» **WHAT IS BEING ASKED**: The entries that follow include a run beginning at the line with "IDEATO DA NICOLETTA MANNI E" and ending at the line with "PIAZZA DUOMO A LECCE"; restate that run word for word and leave the rest out.

◇ ◇ ◇ ◇

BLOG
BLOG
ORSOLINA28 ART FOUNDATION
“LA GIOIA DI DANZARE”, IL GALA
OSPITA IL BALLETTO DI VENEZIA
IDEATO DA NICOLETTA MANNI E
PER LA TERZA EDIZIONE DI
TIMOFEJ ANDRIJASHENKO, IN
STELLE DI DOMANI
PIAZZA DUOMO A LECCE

◇ ◇ ◇ ◇

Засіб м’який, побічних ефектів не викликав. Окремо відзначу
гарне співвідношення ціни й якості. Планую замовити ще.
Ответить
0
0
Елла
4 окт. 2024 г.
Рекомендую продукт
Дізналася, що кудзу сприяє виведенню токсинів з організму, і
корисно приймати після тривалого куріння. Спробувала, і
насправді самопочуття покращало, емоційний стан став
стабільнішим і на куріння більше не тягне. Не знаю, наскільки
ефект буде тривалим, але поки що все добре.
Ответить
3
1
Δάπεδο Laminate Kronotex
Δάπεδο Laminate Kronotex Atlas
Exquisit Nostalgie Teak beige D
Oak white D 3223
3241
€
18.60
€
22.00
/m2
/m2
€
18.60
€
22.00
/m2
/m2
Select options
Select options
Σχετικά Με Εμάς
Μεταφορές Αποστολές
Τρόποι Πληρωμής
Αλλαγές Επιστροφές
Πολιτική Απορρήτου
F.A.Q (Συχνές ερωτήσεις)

◇ ◇ ◇ ◇

» **SOLUTION TO THE PROBLEM**:
IDEATO DA NICOLETTA MANNI E
PER LA TERZA EDIZIONE DI
TIMOFEJ ANDRIJASHENKO, IN
STELLE DI DOMANI
PIAZZA DUOMO A LECCE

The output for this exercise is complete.